# Records from a data collection:

====================

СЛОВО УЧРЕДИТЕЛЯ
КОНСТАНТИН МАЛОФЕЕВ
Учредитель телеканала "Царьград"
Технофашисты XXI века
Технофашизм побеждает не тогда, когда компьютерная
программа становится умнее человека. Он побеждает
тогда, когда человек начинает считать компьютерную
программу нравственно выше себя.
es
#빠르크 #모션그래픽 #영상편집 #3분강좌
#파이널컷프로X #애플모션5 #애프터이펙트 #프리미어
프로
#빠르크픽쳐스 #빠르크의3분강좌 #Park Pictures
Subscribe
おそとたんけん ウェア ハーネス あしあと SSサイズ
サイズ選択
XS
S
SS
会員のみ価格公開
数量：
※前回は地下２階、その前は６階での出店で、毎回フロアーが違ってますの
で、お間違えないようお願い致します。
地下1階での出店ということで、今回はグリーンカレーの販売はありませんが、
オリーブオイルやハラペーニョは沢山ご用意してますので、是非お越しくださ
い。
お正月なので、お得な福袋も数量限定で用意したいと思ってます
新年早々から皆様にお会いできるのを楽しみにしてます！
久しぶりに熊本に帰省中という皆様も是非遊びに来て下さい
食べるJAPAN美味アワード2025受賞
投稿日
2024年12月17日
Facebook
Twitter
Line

====================

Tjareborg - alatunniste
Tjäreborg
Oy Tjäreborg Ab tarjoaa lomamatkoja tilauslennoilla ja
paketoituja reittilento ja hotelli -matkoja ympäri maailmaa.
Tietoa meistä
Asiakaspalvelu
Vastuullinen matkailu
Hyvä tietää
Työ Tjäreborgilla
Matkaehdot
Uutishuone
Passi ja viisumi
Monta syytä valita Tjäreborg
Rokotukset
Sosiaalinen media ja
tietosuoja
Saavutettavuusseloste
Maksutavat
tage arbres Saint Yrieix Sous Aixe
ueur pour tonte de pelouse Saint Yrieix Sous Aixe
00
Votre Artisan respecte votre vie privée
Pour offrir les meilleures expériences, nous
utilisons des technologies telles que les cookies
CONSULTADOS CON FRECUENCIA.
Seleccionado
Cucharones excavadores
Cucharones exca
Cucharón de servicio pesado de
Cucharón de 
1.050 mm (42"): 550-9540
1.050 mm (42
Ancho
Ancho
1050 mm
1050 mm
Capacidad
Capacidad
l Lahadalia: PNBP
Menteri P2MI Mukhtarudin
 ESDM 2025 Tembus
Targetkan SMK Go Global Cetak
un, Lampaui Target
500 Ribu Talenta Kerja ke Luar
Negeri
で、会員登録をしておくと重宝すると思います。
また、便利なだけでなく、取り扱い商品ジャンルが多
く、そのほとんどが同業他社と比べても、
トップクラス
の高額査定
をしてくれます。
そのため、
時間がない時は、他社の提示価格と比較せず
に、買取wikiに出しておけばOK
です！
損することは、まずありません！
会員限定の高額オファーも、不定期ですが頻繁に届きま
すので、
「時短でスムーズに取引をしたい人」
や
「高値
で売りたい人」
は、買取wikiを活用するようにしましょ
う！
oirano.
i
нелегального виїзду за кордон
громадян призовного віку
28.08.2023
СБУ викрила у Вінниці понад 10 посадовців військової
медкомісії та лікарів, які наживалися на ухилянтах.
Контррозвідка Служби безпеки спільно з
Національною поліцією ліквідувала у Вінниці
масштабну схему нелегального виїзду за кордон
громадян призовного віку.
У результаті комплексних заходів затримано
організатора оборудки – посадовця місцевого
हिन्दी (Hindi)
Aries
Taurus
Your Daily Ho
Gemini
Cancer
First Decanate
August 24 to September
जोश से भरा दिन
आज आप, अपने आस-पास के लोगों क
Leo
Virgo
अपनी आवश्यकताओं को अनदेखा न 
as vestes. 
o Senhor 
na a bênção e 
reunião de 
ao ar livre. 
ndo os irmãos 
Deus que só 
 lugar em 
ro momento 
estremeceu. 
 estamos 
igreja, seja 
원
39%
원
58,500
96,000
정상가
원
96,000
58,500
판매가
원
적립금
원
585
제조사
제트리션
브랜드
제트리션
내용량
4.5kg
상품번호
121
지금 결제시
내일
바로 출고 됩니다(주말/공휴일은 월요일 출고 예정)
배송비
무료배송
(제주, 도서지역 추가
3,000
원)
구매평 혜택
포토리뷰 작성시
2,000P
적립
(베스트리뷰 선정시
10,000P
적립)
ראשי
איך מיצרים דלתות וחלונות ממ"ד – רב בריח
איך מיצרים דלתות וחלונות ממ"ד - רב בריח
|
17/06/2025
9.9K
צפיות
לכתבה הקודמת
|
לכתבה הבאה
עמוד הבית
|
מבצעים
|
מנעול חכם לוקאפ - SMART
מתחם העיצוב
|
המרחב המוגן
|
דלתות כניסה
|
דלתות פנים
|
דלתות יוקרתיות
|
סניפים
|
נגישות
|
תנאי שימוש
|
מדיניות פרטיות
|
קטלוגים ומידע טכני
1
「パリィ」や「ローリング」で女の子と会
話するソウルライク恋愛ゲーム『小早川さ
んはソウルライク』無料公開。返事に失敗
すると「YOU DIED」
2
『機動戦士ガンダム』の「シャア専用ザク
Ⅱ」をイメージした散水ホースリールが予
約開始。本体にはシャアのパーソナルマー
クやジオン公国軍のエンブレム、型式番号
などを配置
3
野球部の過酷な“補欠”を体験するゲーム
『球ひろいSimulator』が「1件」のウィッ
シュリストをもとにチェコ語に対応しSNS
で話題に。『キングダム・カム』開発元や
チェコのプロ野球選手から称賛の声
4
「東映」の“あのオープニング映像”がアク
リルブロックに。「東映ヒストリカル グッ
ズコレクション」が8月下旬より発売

====================

# Instructions to follow:
The required output is every line above from the one with "СЛОВО УЧРЕДИТЕЛЯ" down to the one with "お正月なので、お得な福袋も数量限定で用意したいと思ってます", restated word for word, ends included.

# Response area:
СЛОВО УЧРЕДИТЕЛЯ
КОНСТАНТИН МАЛОФЕЕВ
Учредитель телеканала "Царьград"
Технофашисты XXI века
Технофашизм побеждает не тогда, когда компьютерная
программа становится умнее человека. Он побеждает
тогда, когда человек начинает считать компьютерную
программу нравственно выше себя.
es
#빠르크 #모션그래픽 #영상편집 #3분강좌
#파이널컷프로X #애플모션5 #애프터이펙트 #프리미어
프로
#빠르크픽쳐스 #빠르크의3분강좌 #Park Pictures
Subscribe
おそとたんけん ウェア ハーネス あしあと SSサイズ
サイズ選択
XS
S
SS
会員のみ価格公開
数量：
※前回は地下２階、その前は６階での出店で、毎回フロアーが違ってますの
で、お間違えないようお願い致します。
地下1階での出店ということで、今回はグリーンカレーの販売はありませんが、
オリーブオイルやハラペーニョは沢山ご用意してますので、是非お越しくださ
い。
お正月なので、お得な福袋も数量限定で用意したいと思ってます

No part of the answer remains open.